EmotiSpace-128

EmotiSpace-128 is a BERT-based hybrid emotion model that maps text into a 128-dimensional emotional embedding space and also predicts GoEmotions-style emotion labels.

It is not only a classifier. The main goal is to produce a reusable emotional latent space where similar emotional meanings are close together, while still exposing readable emotion probabilities.

What it does

Input:

I feel devastated.

Output:

a normalized 128D emotion embedding
raw logits
sigmoid probabilities for emotion labels

Example labels:

sadness
remorse
disappointment
grief
gratitude

Architecture

bert-base-uncased
-> pooled BERT output
-> projection head: 768 -> 256 -> 128
-> normalized 128D EmotiSpace embedding
-> classifier head
-> emotion probabilities

The model uses a custom Transformers architecture:

model_type: bert_emotispace

Load it with trust_remote_code=True.

Training

The model was trained in two passes.

Pass 1 focused on emotion classification using GoEmotions labels.

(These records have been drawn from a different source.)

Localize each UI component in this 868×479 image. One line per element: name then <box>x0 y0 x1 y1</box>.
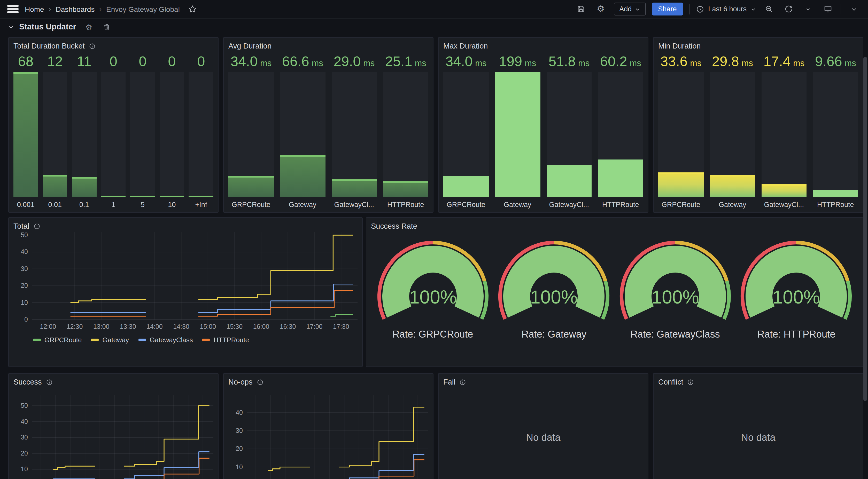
bar-gauge: 680.001120.01110.101050100+Inf <box>13 54 213 208</box>
bar-column: 33.6msGRPCRoute <box>658 54 704 208</box>
panel-total-duration-bucket: Total Duration Bucket 680.001120.01110.1… <box>8 37 219 213</box>
panel-title[interactable]: Total <box>13 221 358 231</box>
menu-icon[interactable] <box>7 3 19 15</box>
bar-fill <box>495 72 540 197</box>
refresh-icon[interactable] <box>782 2 795 16</box>
gauge: 100%Rate: Gateway <box>494 234 613 363</box>
panel-total: Total 0102030405012:0012:3013:0013:3014:… <box>8 217 363 367</box>
svg-text:30: 30 <box>21 265 28 272</box>
gauge-label: Rate: HTTPRoute <box>757 329 835 340</box>
bar-value: 68 <box>13 54 38 70</box>
no-data-message: No data <box>443 432 643 443</box>
bar-value: 199ms <box>495 54 540 70</box>
svg-text:17:30: 17:30 <box>333 323 349 330</box>
panel-title[interactable]: No-ops <box>228 377 428 387</box>
time-range-picker[interactable]: Last 6 hours <box>696 5 756 13</box>
kiosk-mode-icon[interactable] <box>821 2 834 16</box>
toolbar-chevron-down-icon[interactable] <box>847 2 861 16</box>
bar-label: +Inf <box>189 197 213 208</box>
svg-text:13:30: 13:30 <box>120 323 136 330</box>
refresh-interval-chevron-icon[interactable] <box>801 2 815 16</box>
svg-text:20: 20 <box>21 282 28 289</box>
svg-text:100%: 100% <box>773 287 820 307</box>
svg-text:10: 10 <box>21 465 28 473</box>
bar-fill <box>710 175 755 197</box>
bar-track <box>495 72 540 197</box>
chevron-right-icon: › <box>49 5 51 13</box>
info-icon[interactable] <box>257 379 264 385</box>
bar-value: 29.0ms <box>332 54 377 70</box>
breadcrumb-dashboards[interactable]: Dashboards <box>56 5 95 13</box>
info-icon[interactable] <box>460 379 466 385</box>
clock-icon <box>696 5 704 13</box>
bar-label: 1 <box>101 197 126 208</box>
info-icon[interactable] <box>89 43 96 49</box>
bar-column: 010 <box>160 54 184 208</box>
bar-column: 66.6msGateway <box>280 54 326 208</box>
add-button[interactable]: Add <box>614 3 646 15</box>
legend-item[interactable]: Gateway <box>91 336 129 344</box>
svg-text:100%: 100% <box>409 287 457 307</box>
breadcrumb: Home › Dashboards › Envoy Gateway Global <box>25 5 180 13</box>
gauge-label: Rate: Gateway <box>522 329 586 340</box>
dashboard-settings-icon[interactable]: ⚙ <box>594 2 607 16</box>
panel-title[interactable]: Total Duration Bucket <box>13 41 213 50</box>
bar-track <box>761 72 807 197</box>
panel-title[interactable]: Fail <box>443 377 643 387</box>
panel-title[interactable]: Max Duration <box>443 41 643 50</box>
svg-text:50: 50 <box>21 232 28 238</box>
svg-text:0: 0 <box>24 316 28 323</box>
bar-track <box>332 72 377 197</box>
bar-label: 0.1 <box>72 197 96 208</box>
favorite-star-icon[interactable] <box>186 2 199 16</box>
bar-value: 0 <box>101 54 126 70</box>
bar-value: 51.8ms <box>547 54 592 70</box>
row-title[interactable]: Status Updater <box>19 22 76 32</box>
bar-gauge: 34.0msGRPCRoute199msGateway51.8msGateway… <box>443 54 643 208</box>
bar-fill <box>13 72 38 197</box>
bar-label: Gateway <box>280 197 326 208</box>
legend-item[interactable]: GatewayClass <box>138 336 193 344</box>
panel-title[interactable]: Success <box>13 377 213 387</box>
bar-label: GRPCRoute <box>658 197 704 208</box>
panel-title[interactable]: Success Rate <box>371 221 858 231</box>
row-collapse-chevron-icon[interactable] <box>8 24 14 30</box>
row-settings-icon[interactable]: ⚙ <box>86 23 92 31</box>
svg-text:10: 10 <box>21 299 28 306</box>
legend-item[interactable]: HTTPRoute <box>202 336 249 344</box>
row-delete-icon[interactable] <box>102 23 110 31</box>
svg-text:16:00: 16:00 <box>253 323 270 330</box>
save-dashboard-icon[interactable] <box>574 2 588 16</box>
bar-label: GRPCRoute <box>228 197 274 208</box>
gauge-row: 100%Rate: GRPCRoute100%Rate: Gateway100%… <box>371 234 858 363</box>
breadcrumb-home[interactable]: Home <box>25 5 44 13</box>
share-button[interactable]: Share <box>652 3 683 15</box>
bar-value: 29.8ms <box>710 54 755 70</box>
panel-title[interactable]: Conflict <box>658 377 858 387</box>
bar-fill <box>813 190 859 197</box>
bar-column: 17.4msGatewayCl... <box>761 54 807 208</box>
legend-item[interactable]: GRPCRoute <box>33 336 82 344</box>
panel-title[interactable]: Min Duration <box>658 41 858 50</box>
chevron-down-icon <box>635 6 640 12</box>
bar-fill <box>43 175 67 197</box>
info-icon[interactable] <box>687 379 694 385</box>
panel-title[interactable]: Avg Duration <box>228 41 428 50</box>
bar-fill <box>72 177 96 197</box>
page-scrollbar[interactable] <box>863 57 867 401</box>
bar-label: 0.01 <box>43 197 67 208</box>
bar-label: 0.001 <box>13 197 38 208</box>
bar-track <box>160 72 184 197</box>
bar-value: 33.6ms <box>658 54 704 70</box>
svg-text:10: 10 <box>236 463 243 471</box>
zoom-out-icon[interactable] <box>762 2 776 16</box>
panel-max-duration: Max Duration 34.0msGRPCRoute199msGateway… <box>438 37 648 213</box>
panel-fail: Fail No data <box>438 373 648 479</box>
bar-column: 25.1msHTTPRoute <box>383 54 429 208</box>
panel-success-rate: Success Rate 100%Rate: GRPCRoute100%Rate… <box>366 217 863 367</box>
svg-text:100%: 100% <box>530 287 578 307</box>
bar-track <box>130 72 155 197</box>
bar-track <box>280 72 326 197</box>
info-icon[interactable] <box>46 379 53 385</box>
info-icon[interactable] <box>33 223 40 230</box>
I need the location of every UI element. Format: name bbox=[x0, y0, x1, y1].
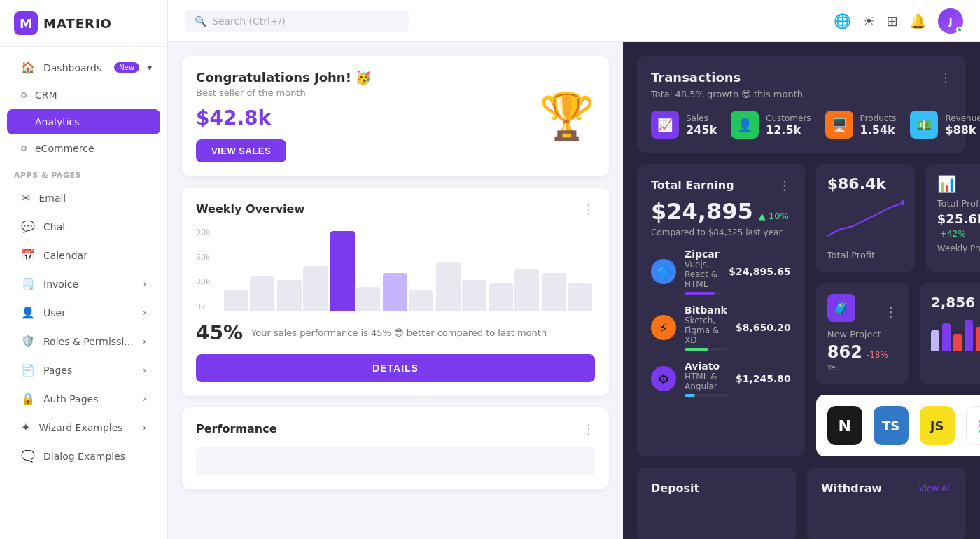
circle-active-icon bbox=[21, 119, 27, 125]
earning-menu-button[interactable]: ⋮ bbox=[778, 178, 791, 192]
profit-value: $25.6k bbox=[937, 211, 980, 226]
bitbank-info: Bitbank Sketch, Figma & XD bbox=[685, 304, 727, 351]
bitbank-sub: Sketch, Figma & XD bbox=[685, 316, 727, 345]
products-icon: 🖥️ bbox=[825, 111, 853, 139]
earning-amount: $24,895 bbox=[651, 198, 753, 225]
sidebar-item-auth[interactable]: 🔒 Auth Pages › bbox=[7, 385, 160, 412]
user-icon: 👤 bbox=[21, 306, 35, 319]
sidebar-item-calendar[interactable]: 📅 Calendar bbox=[7, 241, 160, 269]
performance-menu-button[interactable]: ⋮ bbox=[582, 421, 595, 436]
revenue-icon: 💵 bbox=[910, 111, 938, 139]
stat-products: 🖥️ Products 1.54k bbox=[825, 111, 897, 139]
svg-point-0 bbox=[901, 200, 904, 205]
aviato-amount: $1,245.80 bbox=[736, 373, 791, 384]
theme-icon[interactable]: ☀️ bbox=[862, 13, 875, 29]
view-all-button[interactable]: View All bbox=[919, 484, 952, 493]
avatar[interactable]: J bbox=[938, 8, 963, 34]
transactions-card: Transactions Total 48.5% growth 😎 this m… bbox=[637, 56, 966, 153]
sidebar-item-analytics[interactable]: Analytics bbox=[7, 109, 160, 134]
dialog-label: Dialog Examples bbox=[43, 451, 125, 462]
total-earning-card: Total Earning ⋮ $24,895 ▲ 10% Compared t… bbox=[637, 164, 805, 456]
email-label: Email bbox=[38, 192, 66, 204]
sidebar-item-email[interactable]: ✉️ Email bbox=[7, 184, 160, 211]
dark-side: Transactions Total 48.5% growth 😎 this m… bbox=[623, 42, 980, 539]
zipcar-sub: Vuejs, React & HTML bbox=[685, 260, 720, 289]
light-side: Congratulations John! 🥳 Best seller of t… bbox=[168, 42, 623, 539]
y-label-30k: 30k bbox=[196, 277, 210, 286]
ecommerce-label: eCommerce bbox=[35, 143, 94, 154]
sidebar-item-user[interactable]: 👤 User › bbox=[7, 299, 160, 326]
bar bbox=[277, 280, 302, 312]
zipcar-amount: $24,895.65 bbox=[729, 266, 791, 277]
content-area: Congratulations John! 🥳 Best seller of t… bbox=[168, 42, 980, 539]
calendar-label: Calendar bbox=[43, 250, 88, 261]
zipcar-name: Zipcar bbox=[685, 248, 720, 260]
deposit-card: Deposit bbox=[637, 468, 796, 539]
details-button[interactable]: DETAILS bbox=[196, 354, 595, 382]
nextjs-logo: N bbox=[827, 406, 862, 445]
tech-logos-card: N TS JS bbox=[816, 395, 980, 456]
mini-bar-card: 2,856 bbox=[920, 283, 980, 384]
project-menu-button[interactable]: ⋮ bbox=[885, 304, 897, 319]
sales-label: Sales bbox=[686, 113, 717, 123]
performance-chart-placeholder bbox=[196, 447, 595, 475]
bar bbox=[514, 270, 539, 312]
bar-group-3 bbox=[330, 231, 381, 312]
figma-logo bbox=[966, 406, 980, 445]
wizard-icon: ✦ bbox=[21, 421, 30, 434]
performance-header: Performance ⋮ bbox=[196, 421, 595, 436]
mini-bar bbox=[931, 330, 939, 351]
profit-stats-card: 📊 ⋮ Total Profit $25.6k +42% Weekly Prof… bbox=[926, 164, 980, 272]
earning-item-zipcar: 🔷 Zipcar Vuejs, React & HTML $24,895.65 bbox=[651, 248, 791, 295]
new-project-label: New Project bbox=[827, 329, 897, 340]
bar-group-7 bbox=[542, 273, 592, 312]
revenue-label: Revenue bbox=[945, 113, 980, 123]
new-project-card: 🧳 ⋮ New Project 862 -18% Ye... bbox=[816, 283, 909, 384]
view-sales-button[interactable]: VIEW SALES bbox=[196, 139, 286, 162]
congrats-title: Congratulations John! 🥳 bbox=[196, 70, 371, 85]
sidebar-item-wizard[interactable]: ✦ Wizard Examples › bbox=[7, 414, 160, 441]
sidebar-item-dashboards[interactable]: 🏠 Dashboards New ▾ bbox=[7, 54, 160, 81]
earning-pct: ▲ 10% bbox=[759, 211, 789, 221]
chevron-right-icon: › bbox=[143, 394, 146, 404]
trophy-emoji: 🏆 bbox=[539, 90, 595, 143]
bitbank-icon: ⚡ bbox=[651, 315, 676, 340]
earning-compare: Compared to $84,325 last year bbox=[651, 227, 791, 237]
email-icon: ✉️ bbox=[21, 191, 30, 204]
zipcar-icon: 🔷 bbox=[651, 259, 676, 284]
sidebar-item-ecommerce[interactable]: eCommerce bbox=[7, 136, 160, 161]
bar bbox=[462, 280, 486, 312]
transactions-menu-button[interactable]: ⋮ bbox=[939, 70, 952, 85]
mini-bar-chart bbox=[931, 316, 980, 351]
sidebar-item-pages[interactable]: 📄 Pages › bbox=[7, 356, 160, 384]
sidebar-item-dialog[interactable]: 🗨️ Dialog Examples bbox=[7, 442, 160, 470]
deposit-title: Deposit bbox=[651, 482, 699, 495]
sidebar-item-crm[interactable]: CRM bbox=[7, 83, 160, 108]
translate-icon[interactable]: 🌐 bbox=[834, 13, 851, 29]
bar-group-1 bbox=[224, 276, 274, 312]
bar bbox=[303, 266, 328, 312]
customers-icon: 👤 bbox=[731, 111, 759, 139]
weekly-card-header: Weekly Overview ⋮ bbox=[196, 202, 595, 216]
chart-wrapper: 90k 60k 30k 0k bbox=[196, 227, 595, 312]
bar-chart bbox=[221, 227, 595, 312]
bell-icon[interactable]: 🔔 bbox=[909, 13, 927, 29]
earning-item-aviato: ⚙️ Aviato HTML & Angular $1,245.80 bbox=[651, 360, 791, 397]
chevron-right-icon: › bbox=[143, 423, 146, 433]
transactions-stats: 📈 Sales 245k 👤 Customers 12.5k bbox=[651, 111, 952, 139]
chevron-right-icon: › bbox=[143, 308, 146, 318]
search-bar[interactable]: 🔍 Search (Ctrl+/) bbox=[185, 10, 409, 32]
sidebar-item-chat[interactable]: 💬 Chat bbox=[7, 213, 160, 240]
weekly-profit-label: Weekly Profit bbox=[937, 244, 980, 253]
congrats-card: Congratulations John! 🥳 Best seller of t… bbox=[182, 56, 609, 176]
shield-icon: 🛡️ bbox=[21, 335, 35, 348]
withdraw-header: Withdraw View All bbox=[821, 482, 952, 495]
bar bbox=[383, 273, 407, 312]
crm-label: CRM bbox=[35, 90, 57, 101]
sidebar-item-invoice[interactable]: 🗒️ Invoice › bbox=[7, 270, 160, 298]
topbar-actions: 🌐 ☀️ ⊞ 🔔 J bbox=[834, 8, 963, 34]
sidebar-item-roles[interactable]: 🛡️ Roles & Permissi... › bbox=[7, 328, 160, 355]
weekly-menu-button[interactable]: ⋮ bbox=[582, 202, 595, 216]
grid-icon[interactable]: ⊞ bbox=[886, 13, 898, 29]
wizard-label: Wizard Examples bbox=[38, 422, 122, 433]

Pass 2 continued training with a combined objective:

loss = classification_loss + 0.05 * embedding_geometry_loss

The second pass was used to make the 128D embedding space more useful for cosine similarity and custom emotion anchors.

Training used the last 4 BERT layers unfrozen, with early stopping.

Intended use

EmotiSpace-128 is useful for:

emotion classification
emotion embeddings
emotional similarity search
custom emotion anchors beyond fixed labels
character mood systems
dialogue tone control
TTS/prosody control pipelines
conversation mood tracking

It can be used in two modes:

Easy mode

Use the emotion probabilities as a normal classifier.

Advanced mode

Use the 128D embedding directly and compare it against custom emotion anchors.

For example, you can define anchors such as:

nostalgia
warmth
calm
playfulness
emotional flatness
bittersweetness

without retraining the model.

Usage

import torch
from transformers import AutoModel, AutoTokenizer

model_id = "lunahr/emotispace-128"
tokenizer = AutoTokenizer.from_pretrained(model_id)
model = AutoModel.from_pretrained(
    model_id,
    trust_remote_code=True,
)
device = "cuda" if torch.cuda.is_available() else "cpu"
model.to(device)
model.eval()

@torch.no_grad()
def analyze(texts, top_k=5):
    if isinstance(texts, str):
        texts = [texts]
    tokens = tokenizer(
        texts,
        return_tensors="pt",
        padding=True,
        truncation=True,
        max_length=128,
    ).to(device)
    out = model(**tokens)
    embeddings = out["embeddings"].cpu()
    probs = out["probs"].cpu()
    results = []
    for i, text in enumerate(texts):
        top = torch.topk(probs[i], k=top_k)
        results.append({
            "text": text,
            "embedding": embeddings[i],
            "labels": [
                {
                    "label": model.config.label_names[idx.item()],
                    "score": score.item(),
                }
                for score, idx in zip(top.values, top.indices)
            ],
        })
    return results

for item in analyze([
    "I feel devastated.",
    "This is amazing, I am so happy!",
]):
    print(item["text"])
    print(item["embedding"].shape)
    print(item["labels"])
    print()

Example behavior

Example output:

I feel devastated.
embedding shape: torch.Size([128])
sadness, remorse, disappointment, grief
This is amazing, I am so happy!
embedding shape: torch.Size([128])
joy, excitement, admiration, love

The embedding space can also separate emotional and non-emotional text. For example, emotionally charged text can be far away from factual neutral sentences like:

The table is made of wood.

Notes on embeddings

The 128D embedding is normalized and can be compared with cosine similarity.

Example use:

similarity = embedding_a @ embedding_b.T

The embedding space is designed to support emotional similarity, not just exact label matching.

For example:

"I feel devastated."

should be close to:

"I am so sad I could cry."

and far from:

"This is amazing, I am so happy!"

Limitations

This model is trained from English text and should be treated as English-first.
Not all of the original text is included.